> **Extracted data**:
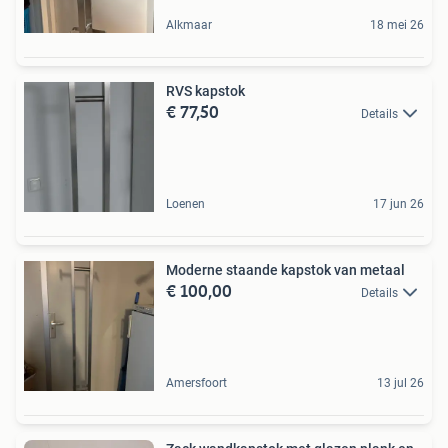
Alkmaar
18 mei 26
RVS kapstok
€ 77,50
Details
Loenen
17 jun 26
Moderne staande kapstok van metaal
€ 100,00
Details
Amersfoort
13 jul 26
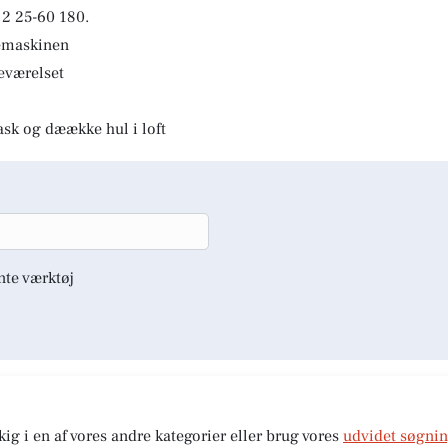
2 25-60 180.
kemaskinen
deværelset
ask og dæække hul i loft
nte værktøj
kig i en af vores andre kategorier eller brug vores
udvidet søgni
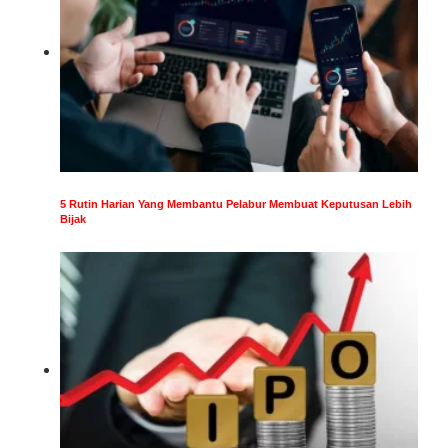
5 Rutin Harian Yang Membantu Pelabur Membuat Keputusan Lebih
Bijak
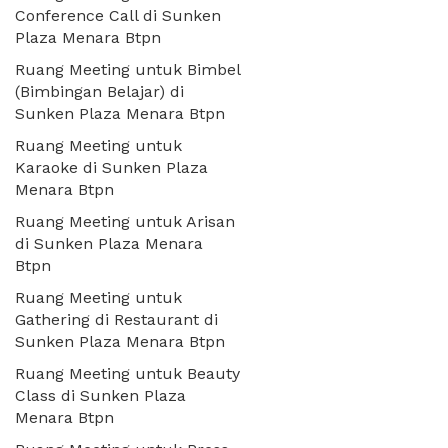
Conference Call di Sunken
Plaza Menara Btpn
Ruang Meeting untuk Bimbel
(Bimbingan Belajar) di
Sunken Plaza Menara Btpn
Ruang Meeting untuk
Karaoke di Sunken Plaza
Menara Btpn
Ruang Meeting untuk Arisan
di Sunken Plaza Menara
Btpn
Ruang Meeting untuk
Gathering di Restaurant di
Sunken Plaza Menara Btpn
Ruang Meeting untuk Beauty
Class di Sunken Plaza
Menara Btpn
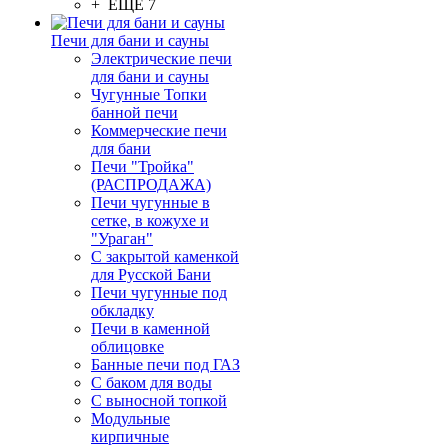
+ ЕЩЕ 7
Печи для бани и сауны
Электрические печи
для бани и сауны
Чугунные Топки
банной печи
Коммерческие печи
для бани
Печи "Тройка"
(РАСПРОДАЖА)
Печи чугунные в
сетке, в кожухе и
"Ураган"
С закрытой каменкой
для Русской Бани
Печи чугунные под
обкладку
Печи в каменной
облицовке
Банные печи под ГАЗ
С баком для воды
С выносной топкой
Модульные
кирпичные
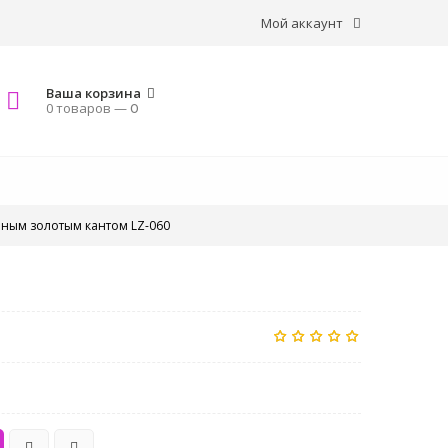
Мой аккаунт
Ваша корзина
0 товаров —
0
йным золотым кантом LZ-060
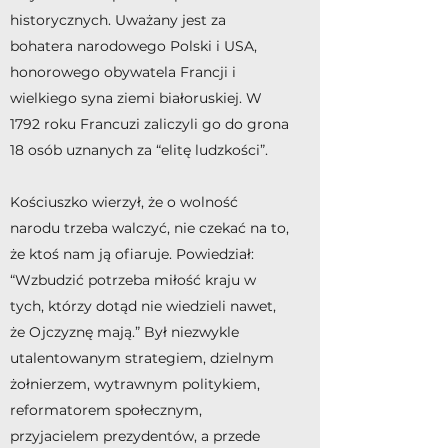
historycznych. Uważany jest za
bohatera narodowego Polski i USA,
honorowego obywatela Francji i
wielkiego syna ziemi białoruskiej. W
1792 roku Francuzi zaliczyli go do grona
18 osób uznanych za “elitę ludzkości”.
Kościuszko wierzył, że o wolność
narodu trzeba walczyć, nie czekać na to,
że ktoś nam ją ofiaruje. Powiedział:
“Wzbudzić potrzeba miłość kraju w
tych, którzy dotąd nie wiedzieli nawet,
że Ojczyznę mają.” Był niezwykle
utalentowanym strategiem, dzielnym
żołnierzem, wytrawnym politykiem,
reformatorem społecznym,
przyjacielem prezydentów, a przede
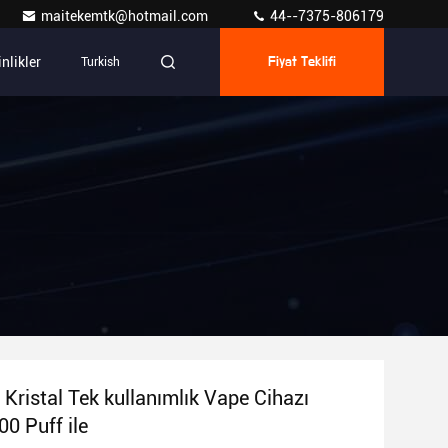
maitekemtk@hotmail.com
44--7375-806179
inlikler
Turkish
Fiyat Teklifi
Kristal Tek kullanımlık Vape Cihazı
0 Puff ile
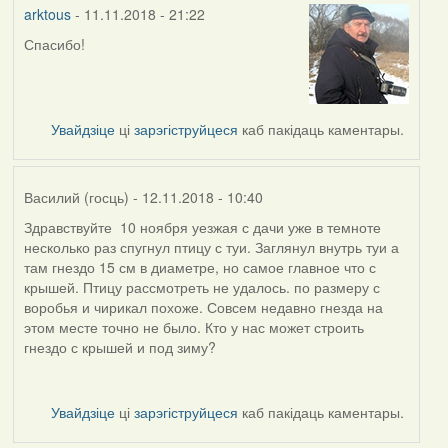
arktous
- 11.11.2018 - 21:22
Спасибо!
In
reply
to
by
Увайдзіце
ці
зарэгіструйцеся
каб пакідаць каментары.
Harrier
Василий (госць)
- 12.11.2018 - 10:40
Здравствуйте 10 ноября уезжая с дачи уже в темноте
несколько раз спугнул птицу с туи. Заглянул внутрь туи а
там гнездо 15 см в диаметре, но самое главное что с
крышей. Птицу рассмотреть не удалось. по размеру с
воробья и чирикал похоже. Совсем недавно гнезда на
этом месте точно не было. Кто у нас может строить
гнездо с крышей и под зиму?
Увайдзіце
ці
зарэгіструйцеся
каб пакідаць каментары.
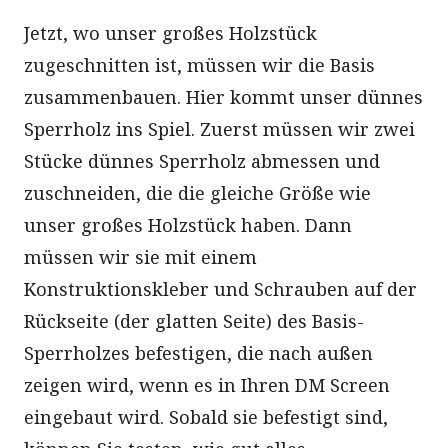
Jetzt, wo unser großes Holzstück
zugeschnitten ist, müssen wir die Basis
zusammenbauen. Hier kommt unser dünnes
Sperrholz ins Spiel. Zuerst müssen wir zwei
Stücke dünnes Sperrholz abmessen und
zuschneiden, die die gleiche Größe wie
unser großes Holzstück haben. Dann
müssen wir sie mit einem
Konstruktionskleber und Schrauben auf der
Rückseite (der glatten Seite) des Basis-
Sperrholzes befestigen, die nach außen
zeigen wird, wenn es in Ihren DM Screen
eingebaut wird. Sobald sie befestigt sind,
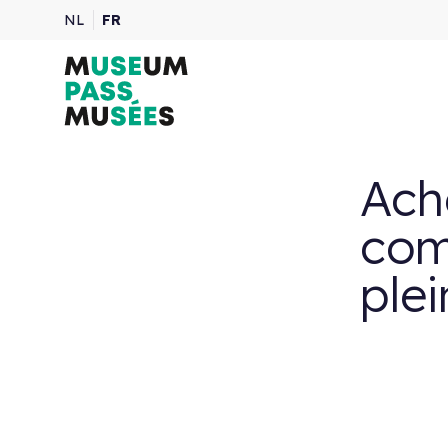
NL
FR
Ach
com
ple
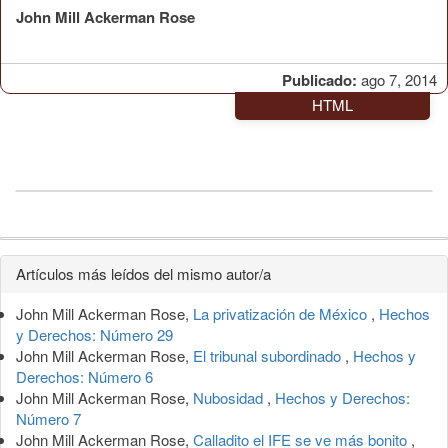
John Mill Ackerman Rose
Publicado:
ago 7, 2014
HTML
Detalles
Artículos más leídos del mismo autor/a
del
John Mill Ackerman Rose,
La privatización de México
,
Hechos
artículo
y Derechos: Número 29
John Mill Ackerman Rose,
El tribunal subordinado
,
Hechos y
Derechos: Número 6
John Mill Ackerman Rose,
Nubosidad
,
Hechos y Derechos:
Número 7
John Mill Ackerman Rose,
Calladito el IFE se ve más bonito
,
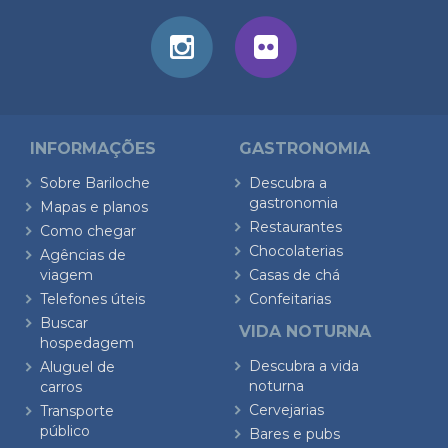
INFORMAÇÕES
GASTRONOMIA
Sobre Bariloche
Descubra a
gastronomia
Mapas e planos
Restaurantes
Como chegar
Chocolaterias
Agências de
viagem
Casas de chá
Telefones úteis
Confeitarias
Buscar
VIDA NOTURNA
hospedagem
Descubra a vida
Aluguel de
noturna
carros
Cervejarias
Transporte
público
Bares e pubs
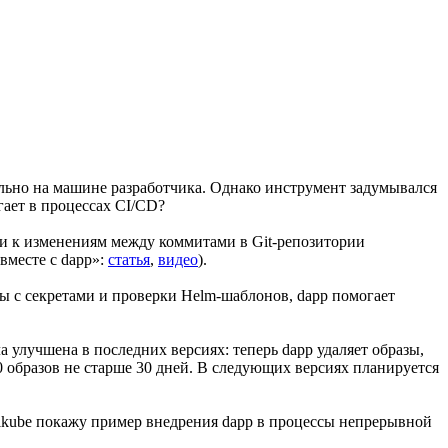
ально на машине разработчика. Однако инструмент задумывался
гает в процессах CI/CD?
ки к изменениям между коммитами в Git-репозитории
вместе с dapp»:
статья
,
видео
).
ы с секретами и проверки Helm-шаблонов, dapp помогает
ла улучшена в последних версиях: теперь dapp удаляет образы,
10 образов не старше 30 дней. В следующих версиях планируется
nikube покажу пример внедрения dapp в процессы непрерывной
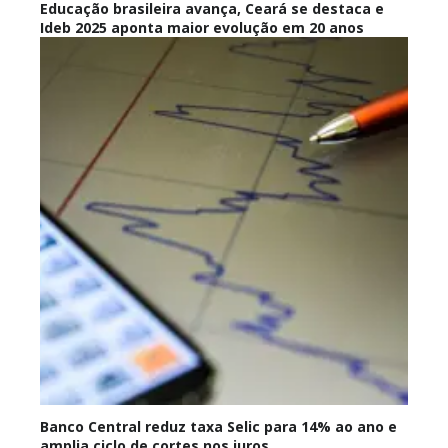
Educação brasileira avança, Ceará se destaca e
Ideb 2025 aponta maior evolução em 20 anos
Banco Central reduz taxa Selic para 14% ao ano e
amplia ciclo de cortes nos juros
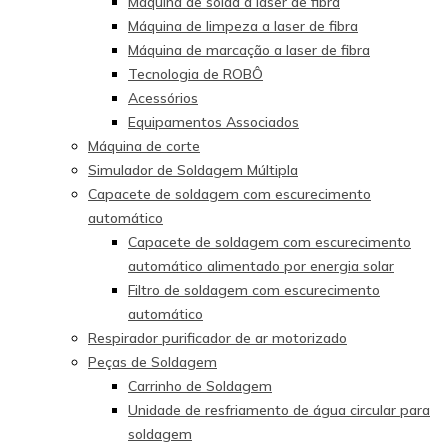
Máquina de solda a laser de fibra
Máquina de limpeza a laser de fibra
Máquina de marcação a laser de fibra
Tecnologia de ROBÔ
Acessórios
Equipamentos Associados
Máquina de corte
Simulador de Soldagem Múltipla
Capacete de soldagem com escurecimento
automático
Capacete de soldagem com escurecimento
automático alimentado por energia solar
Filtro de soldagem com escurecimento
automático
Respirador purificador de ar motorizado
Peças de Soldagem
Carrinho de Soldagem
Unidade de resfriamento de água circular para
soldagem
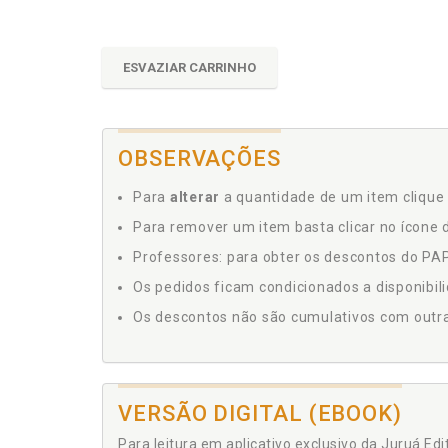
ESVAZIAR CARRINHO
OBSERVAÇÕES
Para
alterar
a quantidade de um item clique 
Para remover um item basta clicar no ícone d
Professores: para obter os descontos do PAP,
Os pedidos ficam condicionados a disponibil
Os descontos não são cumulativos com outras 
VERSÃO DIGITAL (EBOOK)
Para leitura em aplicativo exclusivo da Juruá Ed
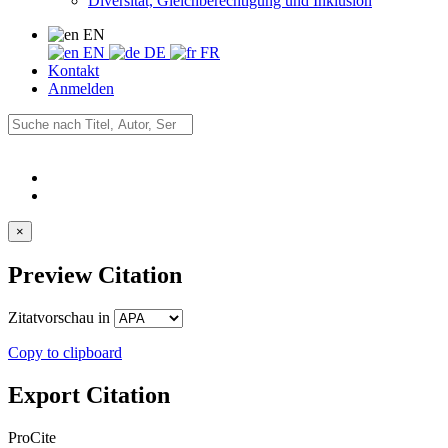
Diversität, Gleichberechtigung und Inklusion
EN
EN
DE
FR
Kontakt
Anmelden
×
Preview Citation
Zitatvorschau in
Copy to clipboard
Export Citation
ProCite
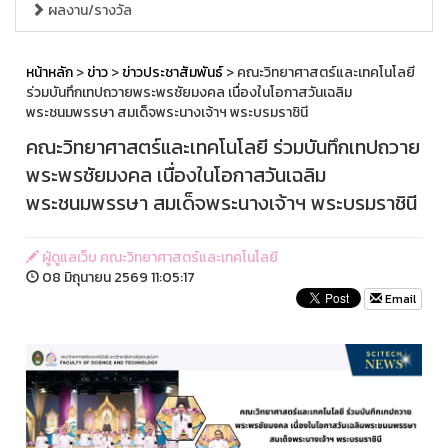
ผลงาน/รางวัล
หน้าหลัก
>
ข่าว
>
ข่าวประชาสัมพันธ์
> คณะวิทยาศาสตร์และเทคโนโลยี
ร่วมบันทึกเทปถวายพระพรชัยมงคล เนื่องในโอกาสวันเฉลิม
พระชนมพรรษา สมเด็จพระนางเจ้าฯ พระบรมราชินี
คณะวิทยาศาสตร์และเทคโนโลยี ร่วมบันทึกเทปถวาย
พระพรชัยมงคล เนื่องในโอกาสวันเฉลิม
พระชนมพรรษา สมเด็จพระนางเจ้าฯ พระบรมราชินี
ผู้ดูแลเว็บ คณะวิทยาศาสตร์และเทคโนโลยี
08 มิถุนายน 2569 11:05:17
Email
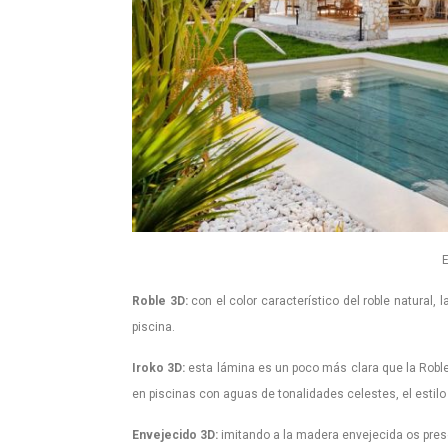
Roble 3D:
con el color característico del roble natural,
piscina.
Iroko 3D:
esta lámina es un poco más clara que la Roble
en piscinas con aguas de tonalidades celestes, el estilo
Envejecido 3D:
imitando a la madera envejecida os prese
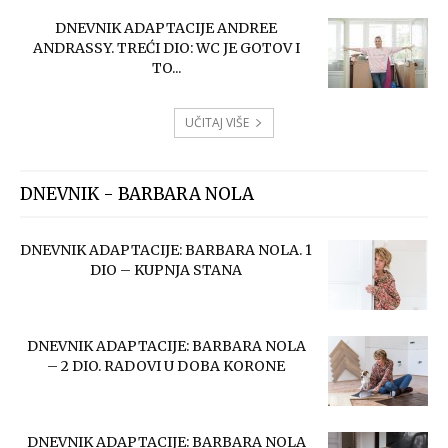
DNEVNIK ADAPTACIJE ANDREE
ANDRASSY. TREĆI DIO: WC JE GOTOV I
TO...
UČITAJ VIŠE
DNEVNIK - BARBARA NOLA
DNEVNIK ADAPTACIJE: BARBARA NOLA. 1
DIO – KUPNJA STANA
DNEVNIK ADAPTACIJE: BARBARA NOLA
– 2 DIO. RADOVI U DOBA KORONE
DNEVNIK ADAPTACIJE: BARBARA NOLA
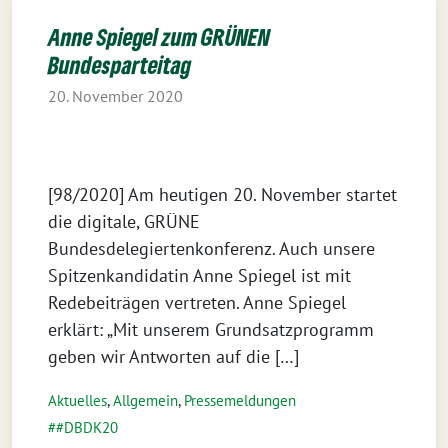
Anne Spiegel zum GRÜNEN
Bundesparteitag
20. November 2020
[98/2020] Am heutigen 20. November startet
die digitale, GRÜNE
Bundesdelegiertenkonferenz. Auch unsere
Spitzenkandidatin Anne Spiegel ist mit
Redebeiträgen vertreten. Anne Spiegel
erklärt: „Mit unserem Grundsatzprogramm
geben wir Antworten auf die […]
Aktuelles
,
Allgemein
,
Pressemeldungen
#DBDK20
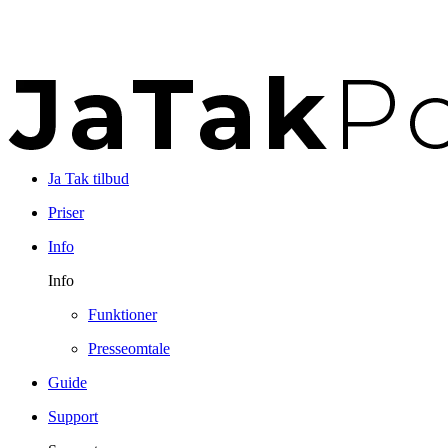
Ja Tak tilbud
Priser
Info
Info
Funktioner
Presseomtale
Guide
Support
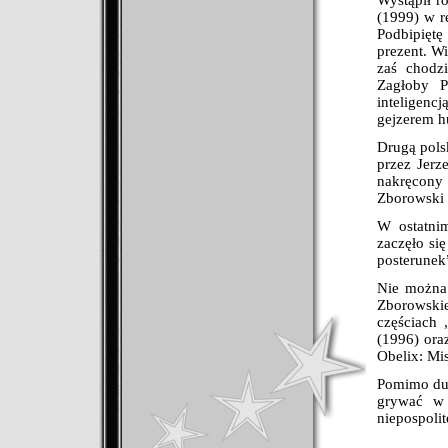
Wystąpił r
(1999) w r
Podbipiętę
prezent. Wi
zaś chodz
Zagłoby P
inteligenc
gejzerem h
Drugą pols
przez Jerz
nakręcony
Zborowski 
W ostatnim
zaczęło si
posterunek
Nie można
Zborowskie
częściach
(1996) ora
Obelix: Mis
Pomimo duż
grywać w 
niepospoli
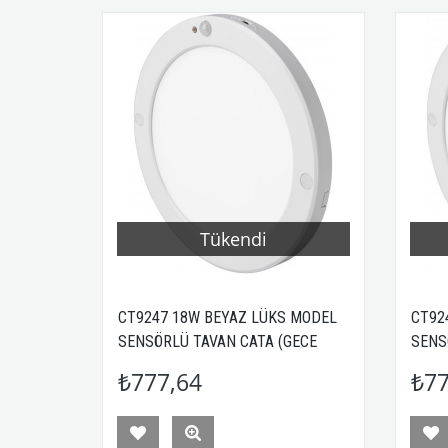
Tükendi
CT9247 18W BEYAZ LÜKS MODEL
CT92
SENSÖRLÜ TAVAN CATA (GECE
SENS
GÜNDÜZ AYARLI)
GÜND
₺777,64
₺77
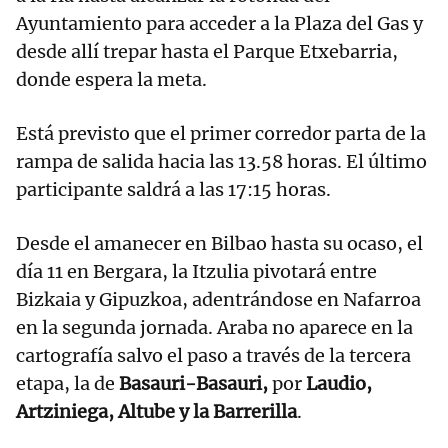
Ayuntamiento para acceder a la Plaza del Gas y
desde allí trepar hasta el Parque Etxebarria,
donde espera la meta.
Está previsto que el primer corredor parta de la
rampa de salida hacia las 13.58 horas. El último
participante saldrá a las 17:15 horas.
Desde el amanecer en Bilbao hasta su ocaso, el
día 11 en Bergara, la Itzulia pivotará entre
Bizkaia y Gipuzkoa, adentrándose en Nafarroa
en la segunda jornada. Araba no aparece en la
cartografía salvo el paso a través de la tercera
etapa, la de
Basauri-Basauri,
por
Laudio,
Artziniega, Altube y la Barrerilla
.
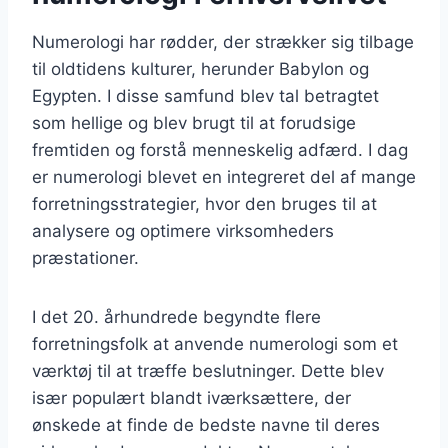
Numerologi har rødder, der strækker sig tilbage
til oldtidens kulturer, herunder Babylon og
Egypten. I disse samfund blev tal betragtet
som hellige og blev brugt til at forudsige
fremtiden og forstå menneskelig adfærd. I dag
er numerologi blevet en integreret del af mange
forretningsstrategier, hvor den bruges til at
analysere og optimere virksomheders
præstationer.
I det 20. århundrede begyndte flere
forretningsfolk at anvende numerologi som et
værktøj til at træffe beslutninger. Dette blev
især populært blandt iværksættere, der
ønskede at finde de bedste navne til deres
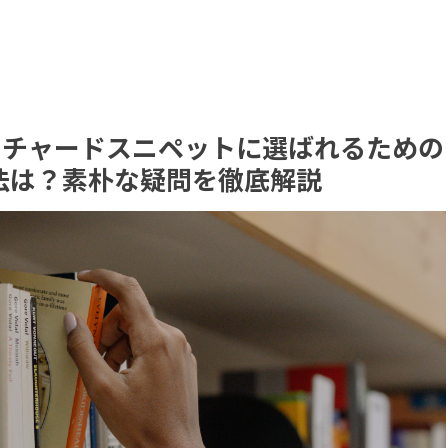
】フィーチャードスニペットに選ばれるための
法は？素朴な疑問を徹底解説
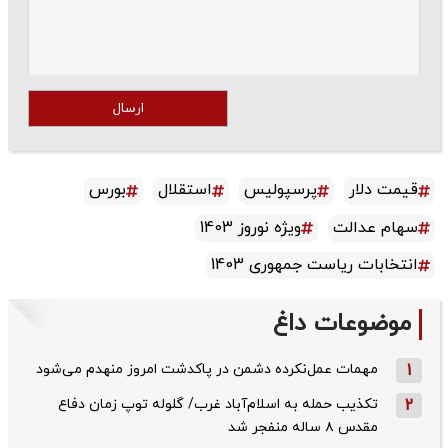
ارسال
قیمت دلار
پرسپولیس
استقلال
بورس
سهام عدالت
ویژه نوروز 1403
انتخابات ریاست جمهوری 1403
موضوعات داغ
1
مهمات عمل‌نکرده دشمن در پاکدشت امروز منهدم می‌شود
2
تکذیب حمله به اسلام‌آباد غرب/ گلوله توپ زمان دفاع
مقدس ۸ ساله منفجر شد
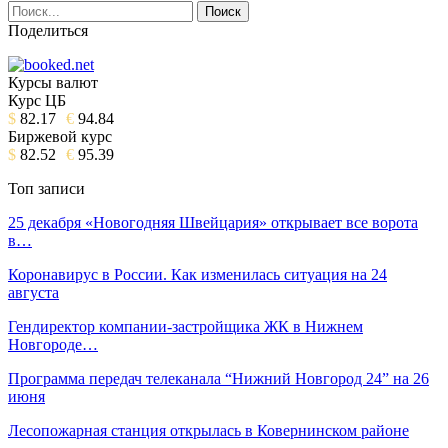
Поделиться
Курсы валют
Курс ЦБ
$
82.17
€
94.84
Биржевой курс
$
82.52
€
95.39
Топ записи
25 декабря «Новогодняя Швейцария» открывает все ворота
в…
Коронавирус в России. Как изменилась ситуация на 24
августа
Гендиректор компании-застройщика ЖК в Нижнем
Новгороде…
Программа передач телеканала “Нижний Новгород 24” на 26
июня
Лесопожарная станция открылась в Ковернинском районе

> **Your goal**: Look over the records above and filter for each line with the word "ADAPTACIJE".

> **Task response**:
DNEVNIK ADAPTACIJE ANDREE
DNEVNIK ADAPTACIJE: BARBARA NOLA. 1
DNEVNIK ADAPTACIJE: BARBARA NOLA
DNEVNIK ADAPTACIJE: BARBARA NOLA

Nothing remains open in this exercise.